One of the reasons that many people get a credit card is to boost their credit score. They might be looking into getting a large personal loan for a project, a car loan, or even a mortgage and with such large sums of money; a lower interest rate comes in handy. It has no limit to how much it can save someone. One simple blunder on a credit report can be the difference in getting approved or denied for a loan.
Where can I get mine?
It is possible now for an individual to obtain their credit report online for free, once a year from each of the three main credit reporting agencies of Experian, TransUnion, and Equifax. It is critical to check yours every so often for any errors. A wealth of information is stored in the credit report including your open accounts, balances, history of payment, and previous addresses. Quite a few things could be wrong on the report as well so keep a close eye on this. A company could have reported that you missed a payment when you did not or fraudulent accounts that you know nothing about could pop up. It is safer to keep a close watch on all of these factors to protect yourself.
What does this information mean and how is it used?

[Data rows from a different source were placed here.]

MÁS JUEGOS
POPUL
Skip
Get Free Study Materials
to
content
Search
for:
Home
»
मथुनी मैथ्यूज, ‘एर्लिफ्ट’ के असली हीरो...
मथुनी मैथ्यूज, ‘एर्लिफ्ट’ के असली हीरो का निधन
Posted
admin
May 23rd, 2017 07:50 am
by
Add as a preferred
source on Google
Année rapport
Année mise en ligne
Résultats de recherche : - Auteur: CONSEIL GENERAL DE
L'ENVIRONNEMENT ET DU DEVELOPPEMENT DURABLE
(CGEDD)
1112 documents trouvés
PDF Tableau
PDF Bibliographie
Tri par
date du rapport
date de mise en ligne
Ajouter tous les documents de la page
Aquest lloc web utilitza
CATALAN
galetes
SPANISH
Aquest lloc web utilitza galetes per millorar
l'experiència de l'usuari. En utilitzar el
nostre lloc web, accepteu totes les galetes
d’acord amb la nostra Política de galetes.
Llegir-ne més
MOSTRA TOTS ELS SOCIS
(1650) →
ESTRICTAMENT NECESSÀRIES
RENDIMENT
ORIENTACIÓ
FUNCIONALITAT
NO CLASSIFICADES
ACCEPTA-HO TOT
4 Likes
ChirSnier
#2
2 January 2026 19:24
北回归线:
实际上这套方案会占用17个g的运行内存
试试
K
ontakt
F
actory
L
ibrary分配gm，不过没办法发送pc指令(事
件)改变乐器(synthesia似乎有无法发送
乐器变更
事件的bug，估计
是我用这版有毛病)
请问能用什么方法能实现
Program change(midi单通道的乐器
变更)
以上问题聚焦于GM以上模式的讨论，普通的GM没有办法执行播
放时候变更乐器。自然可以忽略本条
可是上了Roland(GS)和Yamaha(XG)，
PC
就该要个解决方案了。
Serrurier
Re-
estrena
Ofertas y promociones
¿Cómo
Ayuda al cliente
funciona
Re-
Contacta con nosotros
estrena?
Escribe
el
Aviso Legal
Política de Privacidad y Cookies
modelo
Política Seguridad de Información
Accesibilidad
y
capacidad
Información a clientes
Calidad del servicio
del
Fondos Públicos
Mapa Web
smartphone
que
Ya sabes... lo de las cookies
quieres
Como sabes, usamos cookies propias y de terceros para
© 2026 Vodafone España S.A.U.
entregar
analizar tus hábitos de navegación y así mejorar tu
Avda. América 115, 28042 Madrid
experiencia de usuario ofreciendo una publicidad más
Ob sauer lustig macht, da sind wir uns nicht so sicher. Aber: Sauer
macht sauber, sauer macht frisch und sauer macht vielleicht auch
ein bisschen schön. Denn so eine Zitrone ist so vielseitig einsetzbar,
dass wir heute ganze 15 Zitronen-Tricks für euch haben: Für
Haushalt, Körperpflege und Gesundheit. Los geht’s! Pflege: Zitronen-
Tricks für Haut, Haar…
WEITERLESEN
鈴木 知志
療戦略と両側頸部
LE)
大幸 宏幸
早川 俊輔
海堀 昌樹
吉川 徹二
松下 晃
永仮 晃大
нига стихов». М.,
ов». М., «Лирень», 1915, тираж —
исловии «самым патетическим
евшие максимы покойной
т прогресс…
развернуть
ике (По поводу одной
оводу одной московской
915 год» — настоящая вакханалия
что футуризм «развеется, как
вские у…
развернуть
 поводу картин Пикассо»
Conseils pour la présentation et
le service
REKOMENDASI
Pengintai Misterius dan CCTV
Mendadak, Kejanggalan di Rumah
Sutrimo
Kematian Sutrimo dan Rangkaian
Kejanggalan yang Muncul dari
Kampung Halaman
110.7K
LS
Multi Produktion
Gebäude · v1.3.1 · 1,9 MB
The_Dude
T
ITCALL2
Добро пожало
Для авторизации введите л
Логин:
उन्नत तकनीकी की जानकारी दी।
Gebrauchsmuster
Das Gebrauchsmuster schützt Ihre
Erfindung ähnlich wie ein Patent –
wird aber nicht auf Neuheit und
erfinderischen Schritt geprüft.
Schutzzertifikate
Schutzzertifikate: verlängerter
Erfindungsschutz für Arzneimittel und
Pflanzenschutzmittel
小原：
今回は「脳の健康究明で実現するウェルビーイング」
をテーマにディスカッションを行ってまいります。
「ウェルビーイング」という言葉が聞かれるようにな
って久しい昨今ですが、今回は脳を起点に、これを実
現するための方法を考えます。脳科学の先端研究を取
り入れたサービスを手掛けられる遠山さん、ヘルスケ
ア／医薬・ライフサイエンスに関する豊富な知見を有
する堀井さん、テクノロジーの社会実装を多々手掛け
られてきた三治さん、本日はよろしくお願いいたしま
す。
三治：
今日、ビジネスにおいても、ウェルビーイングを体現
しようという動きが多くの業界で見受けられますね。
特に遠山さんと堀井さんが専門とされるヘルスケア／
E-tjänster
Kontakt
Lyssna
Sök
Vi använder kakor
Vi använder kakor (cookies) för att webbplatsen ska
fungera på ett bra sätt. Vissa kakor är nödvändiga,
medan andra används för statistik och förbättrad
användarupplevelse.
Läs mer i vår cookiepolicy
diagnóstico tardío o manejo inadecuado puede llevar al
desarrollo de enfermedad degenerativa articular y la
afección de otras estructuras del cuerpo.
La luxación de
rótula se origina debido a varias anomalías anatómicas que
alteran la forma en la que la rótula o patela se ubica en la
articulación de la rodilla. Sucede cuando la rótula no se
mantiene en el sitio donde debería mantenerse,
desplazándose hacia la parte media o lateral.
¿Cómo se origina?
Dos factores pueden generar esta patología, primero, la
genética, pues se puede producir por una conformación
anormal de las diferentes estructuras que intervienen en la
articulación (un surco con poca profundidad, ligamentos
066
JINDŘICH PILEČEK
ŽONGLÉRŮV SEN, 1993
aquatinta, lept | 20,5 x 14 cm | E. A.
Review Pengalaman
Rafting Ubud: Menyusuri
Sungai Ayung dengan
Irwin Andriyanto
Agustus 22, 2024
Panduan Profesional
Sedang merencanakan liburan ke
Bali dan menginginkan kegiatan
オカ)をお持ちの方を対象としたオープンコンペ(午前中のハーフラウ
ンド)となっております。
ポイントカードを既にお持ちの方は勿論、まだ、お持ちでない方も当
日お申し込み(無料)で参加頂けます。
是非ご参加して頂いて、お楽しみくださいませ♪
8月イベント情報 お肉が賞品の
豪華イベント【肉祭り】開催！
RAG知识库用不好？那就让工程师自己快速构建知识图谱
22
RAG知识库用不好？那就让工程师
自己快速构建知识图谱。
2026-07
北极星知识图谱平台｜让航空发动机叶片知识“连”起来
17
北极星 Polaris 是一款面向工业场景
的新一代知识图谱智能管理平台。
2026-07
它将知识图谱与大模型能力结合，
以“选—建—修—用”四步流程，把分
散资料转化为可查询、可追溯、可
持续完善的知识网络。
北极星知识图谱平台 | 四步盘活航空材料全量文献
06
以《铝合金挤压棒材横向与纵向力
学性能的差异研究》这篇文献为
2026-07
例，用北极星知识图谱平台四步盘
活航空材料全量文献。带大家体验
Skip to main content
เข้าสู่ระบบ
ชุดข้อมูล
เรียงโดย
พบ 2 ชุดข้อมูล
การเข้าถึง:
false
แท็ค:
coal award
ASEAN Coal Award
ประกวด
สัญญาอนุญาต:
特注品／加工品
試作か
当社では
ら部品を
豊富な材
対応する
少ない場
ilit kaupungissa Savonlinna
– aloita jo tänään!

Banks and credit card companies alike use all of this information to determine what an interest rate will be and how much of a loan or limit can be given. The risk of you defaulting on the loan amount and whether or not you have a history of on time payments is what they are mainly looking for. The amount of open lines of credit in comparison to debt is another factor. For example, if you have 2 Credit Cards with limits of $2,000 each your overall limit is $4,000. Going further, let us say that you have $1,000 of this $4,000 used. Your credit to debt ratio is 4:1 and will be seen as a positive thing. They do not want to see an individual who is given a higher limit use it all right away and then end up not paying them. As a general rule, never use more than 30% of your approved limit on any credit card.
How is my score determined? The FICO credit score, which is used in over 90% of banks, has a formula to it.
?35% is based on payment history. If you have been late, how late, by how much, etc? Keep that in mind if you're ever contemplating a late payment

?30% is based on how much money you owe overall to all of the open accounts you have. If a lender feels like you owe too much already you will not be given any more.

?15% is based on your past credit history. Lenders want to lend to people who have shown a consistent history with repaying their debts.

?10% is based on the types of credit used. A mortgage on a report is more positive than a similar amount that is due to credit card debt.

?The remaining 10% is based on new credit and just how many credit lines have been opened for you lately. They do not want to see you going and applying everywhere.

Keep these hints and pieces of information in mind when applying for Credit Cards and other loans as well.